▶ _What is expected_
Once you have located the line containing "smuggling and he was transported to the" in the material below, return it exactly along with each line after it through the line containing "tools and applications. Arc Browser’s AI file".

▶ _Given data_
☆ ☆ ☆ ☆ ☆

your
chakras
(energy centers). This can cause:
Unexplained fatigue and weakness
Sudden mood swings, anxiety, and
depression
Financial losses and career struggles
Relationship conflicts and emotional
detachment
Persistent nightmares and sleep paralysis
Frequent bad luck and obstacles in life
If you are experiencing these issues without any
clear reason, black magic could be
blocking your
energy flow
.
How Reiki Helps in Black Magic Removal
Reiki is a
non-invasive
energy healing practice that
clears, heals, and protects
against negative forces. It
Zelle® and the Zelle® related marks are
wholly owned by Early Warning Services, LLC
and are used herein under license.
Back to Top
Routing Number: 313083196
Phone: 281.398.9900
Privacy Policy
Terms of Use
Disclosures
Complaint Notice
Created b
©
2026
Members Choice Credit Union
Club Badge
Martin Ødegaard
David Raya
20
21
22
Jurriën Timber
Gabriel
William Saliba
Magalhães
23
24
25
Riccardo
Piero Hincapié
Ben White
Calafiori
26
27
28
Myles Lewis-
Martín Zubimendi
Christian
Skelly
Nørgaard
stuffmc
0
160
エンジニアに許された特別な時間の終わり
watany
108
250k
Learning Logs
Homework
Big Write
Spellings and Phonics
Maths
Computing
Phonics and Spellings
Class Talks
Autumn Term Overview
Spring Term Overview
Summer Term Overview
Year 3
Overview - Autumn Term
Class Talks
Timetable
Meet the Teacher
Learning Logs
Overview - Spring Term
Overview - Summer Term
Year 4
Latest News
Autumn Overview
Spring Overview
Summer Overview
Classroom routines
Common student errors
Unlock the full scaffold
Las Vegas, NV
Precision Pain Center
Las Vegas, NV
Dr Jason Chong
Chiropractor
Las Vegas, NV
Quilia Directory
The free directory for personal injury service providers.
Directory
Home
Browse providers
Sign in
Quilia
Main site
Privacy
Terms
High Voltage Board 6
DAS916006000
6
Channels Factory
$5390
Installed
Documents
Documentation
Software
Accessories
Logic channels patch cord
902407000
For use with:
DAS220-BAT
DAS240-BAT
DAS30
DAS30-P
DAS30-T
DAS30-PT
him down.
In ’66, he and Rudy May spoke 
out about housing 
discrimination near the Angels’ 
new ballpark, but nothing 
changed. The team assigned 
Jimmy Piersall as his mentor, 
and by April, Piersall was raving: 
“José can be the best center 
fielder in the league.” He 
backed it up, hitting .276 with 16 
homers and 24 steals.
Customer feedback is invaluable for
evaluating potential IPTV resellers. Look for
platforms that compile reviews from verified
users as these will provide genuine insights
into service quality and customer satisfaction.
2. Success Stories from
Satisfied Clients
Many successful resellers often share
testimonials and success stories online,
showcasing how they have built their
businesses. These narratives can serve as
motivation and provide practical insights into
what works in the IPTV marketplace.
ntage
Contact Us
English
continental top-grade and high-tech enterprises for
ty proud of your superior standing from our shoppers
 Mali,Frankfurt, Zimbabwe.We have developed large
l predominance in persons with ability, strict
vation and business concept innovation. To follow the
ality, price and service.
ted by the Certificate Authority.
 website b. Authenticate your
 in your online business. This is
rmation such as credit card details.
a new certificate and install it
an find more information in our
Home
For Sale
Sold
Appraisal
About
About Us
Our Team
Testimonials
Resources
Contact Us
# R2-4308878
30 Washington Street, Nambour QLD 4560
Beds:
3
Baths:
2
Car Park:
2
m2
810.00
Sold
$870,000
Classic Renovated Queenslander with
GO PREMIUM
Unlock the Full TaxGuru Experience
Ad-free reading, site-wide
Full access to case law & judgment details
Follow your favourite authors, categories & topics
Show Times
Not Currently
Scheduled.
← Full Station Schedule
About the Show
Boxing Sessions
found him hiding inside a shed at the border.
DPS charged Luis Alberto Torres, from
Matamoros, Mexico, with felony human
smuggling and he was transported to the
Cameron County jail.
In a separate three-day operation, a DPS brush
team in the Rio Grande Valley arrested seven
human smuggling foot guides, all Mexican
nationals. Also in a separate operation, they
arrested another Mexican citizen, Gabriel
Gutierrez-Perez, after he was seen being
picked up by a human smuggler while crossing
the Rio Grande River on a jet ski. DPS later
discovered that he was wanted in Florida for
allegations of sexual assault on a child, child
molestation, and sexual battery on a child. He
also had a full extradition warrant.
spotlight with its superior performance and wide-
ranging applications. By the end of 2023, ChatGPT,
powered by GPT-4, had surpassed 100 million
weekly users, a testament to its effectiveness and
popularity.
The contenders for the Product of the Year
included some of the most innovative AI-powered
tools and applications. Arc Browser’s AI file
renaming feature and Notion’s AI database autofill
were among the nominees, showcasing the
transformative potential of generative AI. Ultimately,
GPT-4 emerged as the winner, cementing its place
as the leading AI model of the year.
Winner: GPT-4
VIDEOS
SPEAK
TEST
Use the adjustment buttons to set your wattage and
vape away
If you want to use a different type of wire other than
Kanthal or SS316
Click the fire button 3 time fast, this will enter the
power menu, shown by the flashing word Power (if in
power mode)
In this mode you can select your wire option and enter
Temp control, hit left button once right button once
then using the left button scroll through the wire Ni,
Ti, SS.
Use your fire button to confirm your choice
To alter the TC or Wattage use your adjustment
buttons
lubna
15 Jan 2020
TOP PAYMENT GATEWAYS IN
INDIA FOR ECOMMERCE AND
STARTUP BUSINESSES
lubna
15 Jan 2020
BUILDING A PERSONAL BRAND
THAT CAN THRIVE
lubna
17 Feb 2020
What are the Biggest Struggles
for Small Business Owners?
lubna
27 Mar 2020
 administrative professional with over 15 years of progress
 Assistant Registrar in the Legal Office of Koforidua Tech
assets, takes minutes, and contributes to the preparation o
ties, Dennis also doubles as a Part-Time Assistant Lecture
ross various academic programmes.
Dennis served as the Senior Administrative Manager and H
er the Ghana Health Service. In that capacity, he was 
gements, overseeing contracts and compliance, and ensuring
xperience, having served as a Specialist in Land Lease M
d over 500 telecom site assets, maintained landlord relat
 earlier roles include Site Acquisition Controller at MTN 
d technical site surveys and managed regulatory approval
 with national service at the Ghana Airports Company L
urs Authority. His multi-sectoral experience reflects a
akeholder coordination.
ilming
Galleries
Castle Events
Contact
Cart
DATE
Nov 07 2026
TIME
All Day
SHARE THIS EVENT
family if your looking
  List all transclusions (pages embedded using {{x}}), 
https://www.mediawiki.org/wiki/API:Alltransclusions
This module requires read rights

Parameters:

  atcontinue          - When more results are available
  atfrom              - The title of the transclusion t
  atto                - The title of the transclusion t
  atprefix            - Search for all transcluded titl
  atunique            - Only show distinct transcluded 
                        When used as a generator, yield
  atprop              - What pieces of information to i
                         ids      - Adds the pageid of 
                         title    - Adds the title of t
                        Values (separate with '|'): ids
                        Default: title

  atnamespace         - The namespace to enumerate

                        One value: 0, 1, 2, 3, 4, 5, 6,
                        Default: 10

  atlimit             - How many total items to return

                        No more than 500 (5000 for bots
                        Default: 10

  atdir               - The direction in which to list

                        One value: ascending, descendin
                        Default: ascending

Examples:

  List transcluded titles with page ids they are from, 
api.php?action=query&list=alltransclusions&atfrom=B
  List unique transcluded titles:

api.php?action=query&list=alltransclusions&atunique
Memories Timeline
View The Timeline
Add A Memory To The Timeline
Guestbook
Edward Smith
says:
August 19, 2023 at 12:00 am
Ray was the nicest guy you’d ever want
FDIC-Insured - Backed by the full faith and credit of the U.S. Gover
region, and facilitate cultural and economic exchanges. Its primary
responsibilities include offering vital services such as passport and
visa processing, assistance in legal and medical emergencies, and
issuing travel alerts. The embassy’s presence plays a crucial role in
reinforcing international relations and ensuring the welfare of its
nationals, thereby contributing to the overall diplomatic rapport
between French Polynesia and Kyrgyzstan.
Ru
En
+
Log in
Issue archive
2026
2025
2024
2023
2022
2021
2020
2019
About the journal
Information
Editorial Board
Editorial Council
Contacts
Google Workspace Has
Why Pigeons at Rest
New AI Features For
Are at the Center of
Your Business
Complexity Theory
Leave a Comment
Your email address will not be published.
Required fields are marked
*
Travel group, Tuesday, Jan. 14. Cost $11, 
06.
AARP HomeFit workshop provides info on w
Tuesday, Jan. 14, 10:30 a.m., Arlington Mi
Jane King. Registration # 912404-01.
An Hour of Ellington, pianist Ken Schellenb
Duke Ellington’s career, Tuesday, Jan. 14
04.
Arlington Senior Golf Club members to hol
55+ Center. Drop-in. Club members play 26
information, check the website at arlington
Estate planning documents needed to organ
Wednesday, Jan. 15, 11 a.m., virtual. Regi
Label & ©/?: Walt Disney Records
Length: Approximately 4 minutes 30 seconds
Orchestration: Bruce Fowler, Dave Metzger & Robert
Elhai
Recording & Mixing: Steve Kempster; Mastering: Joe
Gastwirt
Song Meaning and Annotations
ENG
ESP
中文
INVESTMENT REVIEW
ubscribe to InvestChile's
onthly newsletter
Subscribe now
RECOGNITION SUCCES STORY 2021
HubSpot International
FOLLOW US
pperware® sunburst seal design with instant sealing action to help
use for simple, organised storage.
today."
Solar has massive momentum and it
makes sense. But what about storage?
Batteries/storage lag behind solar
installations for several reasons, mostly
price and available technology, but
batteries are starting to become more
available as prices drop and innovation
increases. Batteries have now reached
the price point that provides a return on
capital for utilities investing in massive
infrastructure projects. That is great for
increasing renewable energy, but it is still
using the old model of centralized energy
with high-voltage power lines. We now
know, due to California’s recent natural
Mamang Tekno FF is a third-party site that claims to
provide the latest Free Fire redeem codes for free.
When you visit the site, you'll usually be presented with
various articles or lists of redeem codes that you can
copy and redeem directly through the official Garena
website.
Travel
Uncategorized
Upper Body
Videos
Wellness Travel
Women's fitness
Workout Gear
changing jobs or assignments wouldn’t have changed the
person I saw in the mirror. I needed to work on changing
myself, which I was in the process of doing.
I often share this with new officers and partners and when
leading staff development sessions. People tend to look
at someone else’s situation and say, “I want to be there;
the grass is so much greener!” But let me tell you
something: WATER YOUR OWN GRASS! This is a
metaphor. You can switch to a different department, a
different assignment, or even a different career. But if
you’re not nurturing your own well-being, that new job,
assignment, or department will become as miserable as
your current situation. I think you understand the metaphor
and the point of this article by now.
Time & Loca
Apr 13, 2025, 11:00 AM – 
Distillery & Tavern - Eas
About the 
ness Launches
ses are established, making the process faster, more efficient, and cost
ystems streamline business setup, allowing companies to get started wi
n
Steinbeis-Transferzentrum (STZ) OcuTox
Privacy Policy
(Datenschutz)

☆ ☆ ☆ ☆ ☆

▶ _Solution to this task_
smuggling and he was transported to the
Cameron County jail.
In a separate three-day operation, a DPS brush
team in the Rio Grande Valley arrested seven
human smuggling foot guides, all Mexican
nationals. Also in a separate operation, they
arrested another Mexican citizen, Gabriel
Gutierrez-Perez, after he was seen being
picked up by a human smuggler while crossing
the Rio Grande River on a jet ski. DPS later
discovered that he was wanted in Florida for
allegations of sexual assault on a child, child
molestation, and sexual battery on a child. He
also had a full extradition warrant.
spotlight with its superior performance and wide-
ranging applications. By the end of 2023, ChatGPT,
powered by GPT-4, had surpassed 100 million
weekly users, a testament to its effectiveness and
popularity.
The contenders for the Product of the Year
included some of the most innovative AI-powered
tools and applications. Arc Browser’s AI file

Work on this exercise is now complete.